Task directions:
Print out every entry, keeping each line identical to the original.

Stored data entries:
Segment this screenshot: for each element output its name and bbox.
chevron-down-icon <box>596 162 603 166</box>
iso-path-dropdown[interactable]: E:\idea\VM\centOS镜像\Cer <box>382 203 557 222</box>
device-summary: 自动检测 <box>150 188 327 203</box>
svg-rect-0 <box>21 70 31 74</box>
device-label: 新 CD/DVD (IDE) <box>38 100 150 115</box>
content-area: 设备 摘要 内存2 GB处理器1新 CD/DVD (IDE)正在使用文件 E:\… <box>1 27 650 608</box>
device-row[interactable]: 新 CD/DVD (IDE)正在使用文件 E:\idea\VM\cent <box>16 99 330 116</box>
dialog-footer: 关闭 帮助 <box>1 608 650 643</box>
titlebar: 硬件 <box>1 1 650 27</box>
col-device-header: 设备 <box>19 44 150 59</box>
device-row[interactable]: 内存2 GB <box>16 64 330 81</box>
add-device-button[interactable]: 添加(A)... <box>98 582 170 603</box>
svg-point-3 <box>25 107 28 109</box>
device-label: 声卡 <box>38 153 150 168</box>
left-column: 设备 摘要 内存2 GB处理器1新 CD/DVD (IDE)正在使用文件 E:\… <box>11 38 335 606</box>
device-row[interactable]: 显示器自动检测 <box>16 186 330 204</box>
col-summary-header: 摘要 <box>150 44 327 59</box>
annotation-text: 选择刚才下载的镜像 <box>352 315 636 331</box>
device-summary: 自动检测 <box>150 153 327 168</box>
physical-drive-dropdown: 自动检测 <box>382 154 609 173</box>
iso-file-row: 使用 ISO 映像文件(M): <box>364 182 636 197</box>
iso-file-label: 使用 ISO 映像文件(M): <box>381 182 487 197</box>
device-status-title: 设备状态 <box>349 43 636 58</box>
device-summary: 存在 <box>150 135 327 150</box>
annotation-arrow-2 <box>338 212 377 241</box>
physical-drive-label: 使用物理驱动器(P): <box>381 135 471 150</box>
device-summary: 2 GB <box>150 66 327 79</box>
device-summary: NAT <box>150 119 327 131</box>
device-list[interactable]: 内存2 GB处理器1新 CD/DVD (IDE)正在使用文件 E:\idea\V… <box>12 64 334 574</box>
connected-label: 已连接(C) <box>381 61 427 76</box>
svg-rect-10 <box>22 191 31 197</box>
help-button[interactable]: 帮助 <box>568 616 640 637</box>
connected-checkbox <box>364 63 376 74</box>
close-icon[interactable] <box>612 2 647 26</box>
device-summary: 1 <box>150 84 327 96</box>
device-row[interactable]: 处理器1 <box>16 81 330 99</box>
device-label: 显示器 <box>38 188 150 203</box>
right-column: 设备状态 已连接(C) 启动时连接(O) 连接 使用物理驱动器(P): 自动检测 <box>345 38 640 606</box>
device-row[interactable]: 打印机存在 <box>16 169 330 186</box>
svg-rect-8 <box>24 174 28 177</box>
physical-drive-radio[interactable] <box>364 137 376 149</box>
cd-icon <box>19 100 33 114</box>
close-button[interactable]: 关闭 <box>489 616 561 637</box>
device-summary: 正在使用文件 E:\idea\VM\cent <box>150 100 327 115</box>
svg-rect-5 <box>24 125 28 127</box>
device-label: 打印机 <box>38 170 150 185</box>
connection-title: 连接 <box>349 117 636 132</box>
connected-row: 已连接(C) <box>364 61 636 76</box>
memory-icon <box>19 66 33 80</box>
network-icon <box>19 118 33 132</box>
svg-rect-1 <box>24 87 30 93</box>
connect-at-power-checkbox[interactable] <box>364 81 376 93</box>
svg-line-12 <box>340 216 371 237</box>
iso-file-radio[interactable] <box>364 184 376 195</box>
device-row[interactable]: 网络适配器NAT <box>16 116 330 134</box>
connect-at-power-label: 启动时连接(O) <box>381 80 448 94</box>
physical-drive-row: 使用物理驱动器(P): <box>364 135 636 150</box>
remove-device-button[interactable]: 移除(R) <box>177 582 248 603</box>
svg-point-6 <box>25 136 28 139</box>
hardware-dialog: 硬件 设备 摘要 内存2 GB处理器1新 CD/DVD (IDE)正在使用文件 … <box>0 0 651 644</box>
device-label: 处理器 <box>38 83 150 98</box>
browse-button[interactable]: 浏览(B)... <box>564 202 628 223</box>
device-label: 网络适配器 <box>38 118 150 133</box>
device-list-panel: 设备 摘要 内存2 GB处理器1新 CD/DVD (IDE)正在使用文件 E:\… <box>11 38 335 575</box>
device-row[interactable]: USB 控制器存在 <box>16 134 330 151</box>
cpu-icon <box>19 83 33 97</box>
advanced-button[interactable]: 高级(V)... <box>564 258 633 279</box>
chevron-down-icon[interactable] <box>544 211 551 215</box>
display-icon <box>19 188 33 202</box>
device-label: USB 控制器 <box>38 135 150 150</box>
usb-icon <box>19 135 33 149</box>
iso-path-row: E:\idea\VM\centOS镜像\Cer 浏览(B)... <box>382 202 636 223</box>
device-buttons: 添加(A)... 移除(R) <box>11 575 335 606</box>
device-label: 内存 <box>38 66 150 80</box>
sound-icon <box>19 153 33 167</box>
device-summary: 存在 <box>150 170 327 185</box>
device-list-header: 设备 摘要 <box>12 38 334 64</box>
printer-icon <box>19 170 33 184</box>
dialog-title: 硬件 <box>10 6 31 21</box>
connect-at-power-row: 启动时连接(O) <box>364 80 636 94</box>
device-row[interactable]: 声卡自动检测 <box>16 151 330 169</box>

Answer below:
Segment this screenshot: for each element output its name and bbox.
chevron-down-icon <box>596 162 603 166</box>
iso-path-dropdown[interactable]: E:\idea\VM\centOS镜像\Cer <box>382 203 557 222</box>
device-summary: 自动检测 <box>150 188 327 203</box>
svg-rect-0 <box>21 70 31 74</box>
device-label: 新 CD/DVD (IDE) <box>38 100 150 115</box>
content-area: 设备 摘要 内存2 GB处理器1新 CD/DVD (IDE)正在使用文件 E:\… <box>1 27 650 608</box>
device-row[interactable]: 新 CD/DVD (IDE)正在使用文件 E:\idea\VM\cent <box>16 99 330 116</box>
dialog-footer: 关闭 帮助 <box>1 608 650 643</box>
titlebar: 硬件 <box>1 1 650 27</box>
col-device-header: 设备 <box>19 44 150 59</box>
device-row[interactable]: 内存2 GB <box>16 64 330 81</box>
add-device-button[interactable]: 添加(A)... <box>98 582 170 603</box>
svg-point-3 <box>25 107 28 109</box>
device-label: 声卡 <box>38 153 150 168</box>
left-column: 设备 摘要 内存2 GB处理器1新 CD/DVD (IDE)正在使用文件 E:\… <box>11 38 335 606</box>
device-row[interactable]: 显示器自动检测 <box>16 186 330 204</box>
col-summary-header: 摘要 <box>150 44 327 59</box>
annotation-text: 选择刚才下载的镜像 <box>352 315 636 331</box>
device-summary: 自动检测 <box>150 153 327 168</box>
physical-drive-dropdown: 自动检测 <box>382 154 609 173</box>
iso-file-row: 使用 ISO 映像文件(M): <box>364 182 636 197</box>
iso-file-label: 使用 ISO 映像文件(M): <box>381 182 487 197</box>
device-status-title: 设备状态 <box>349 43 636 58</box>
device-summary: 存在 <box>150 135 327 150</box>
annotation-arrow-2 <box>338 212 377 241</box>
physical-drive-label: 使用物理驱动器(P): <box>381 135 471 150</box>
device-summary: 2 GB <box>150 66 327 79</box>
device-summary: NAT <box>150 119 327 131</box>
device-list[interactable]: 内存2 GB处理器1新 CD/DVD (IDE)正在使用文件 E:\idea\V… <box>12 64 334 574</box>
connected-label: 已连接(C) <box>381 61 427 76</box>
svg-rect-10 <box>22 191 31 197</box>
help-button[interactable]: 帮助 <box>568 616 640 637</box>
connected-checkbox <box>364 63 376 74</box>
close-icon[interactable] <box>612 2 647 26</box>
device-summary: 1 <box>150 84 327 96</box>
device-row[interactable]: 处理器1 <box>16 81 330 99</box>
device-label: 显示器 <box>38 188 150 203</box>
right-column: 设备状态 已连接(C) 启动时连接(O) 连接 使用物理驱动器(P): 自动检测 <box>345 38 640 606</box>
device-row[interactable]: 打印机存在 <box>16 169 330 186</box>
svg-rect-8 <box>24 174 28 177</box>
physical-drive-radio[interactable] <box>364 137 376 149</box>
cd-icon <box>19 100 33 114</box>
close-button[interactable]: 关闭 <box>489 616 561 637</box>
device-summary: 正在使用文件 E:\idea\VM\cent <box>150 100 327 115</box>
svg-rect-5 <box>24 125 28 127</box>
device-label: 打印机 <box>38 170 150 185</box>
connection-title: 连接 <box>349 117 636 132</box>
connected-row: 已连接(C) <box>364 61 636 76</box>
memory-icon <box>19 66 33 80</box>
network-icon <box>19 118 33 132</box>
svg-rect-1 <box>24 87 30 93</box>
connect-at-power-checkbox[interactable] <box>364 81 376 93</box>
svg-line-12 <box>340 216 371 237</box>
iso-file-radio[interactable] <box>364 184 376 195</box>
device-row[interactable]: 网络适配器NAT <box>16 116 330 134</box>
connect-at-power-label: 启动时连接(O) <box>381 80 448 94</box>
physical-drive-row: 使用物理驱动器(P): <box>364 135 636 150</box>
remove-device-button[interactable]: 移除(R) <box>177 582 248 603</box>
svg-point-6 <box>25 136 28 139</box>
hardware-dialog: 硬件 设备 摘要 内存2 GB处理器1新 CD/DVD (IDE)正在使用文件 … <box>0 0 651 644</box>
device-label: 处理器 <box>38 83 150 98</box>
browse-button[interactable]: 浏览(B)... <box>564 202 628 223</box>
device-label: 网络适配器 <box>38 118 150 133</box>
device-list-panel: 设备 摘要 内存2 GB处理器1新 CD/DVD (IDE)正在使用文件 E:\… <box>11 38 335 575</box>
device-row[interactable]: USB 控制器存在 <box>16 134 330 151</box>
cpu-icon <box>19 83 33 97</box>
advanced-button[interactable]: 高级(V)... <box>564 258 633 279</box>
chevron-down-icon[interactable] <box>544 211 551 215</box>
display-icon <box>19 188 33 202</box>
device-label: USB 控制器 <box>38 135 150 150</box>
usb-icon <box>19 135 33 149</box>
iso-path-row: E:\idea\VM\centOS镜像\Cer 浏览(B)... <box>382 202 636 223</box>
device-buttons: 添加(A)... 移除(R) <box>11 575 335 606</box>
device-label: 内存 <box>38 66 150 80</box>
sound-icon <box>19 153 33 167</box>
device-summary: 存在 <box>150 170 327 185</box>
device-list-header: 设备 摘要 <box>12 38 334 64</box>
printer-icon <box>19 170 33 184</box>
dialog-title: 硬件 <box>10 6 31 21</box>
connect-at-power-row: 启动时连接(O) <box>364 80 636 94</box>
device-row[interactable]: 声卡自动检测 <box>16 151 330 169</box>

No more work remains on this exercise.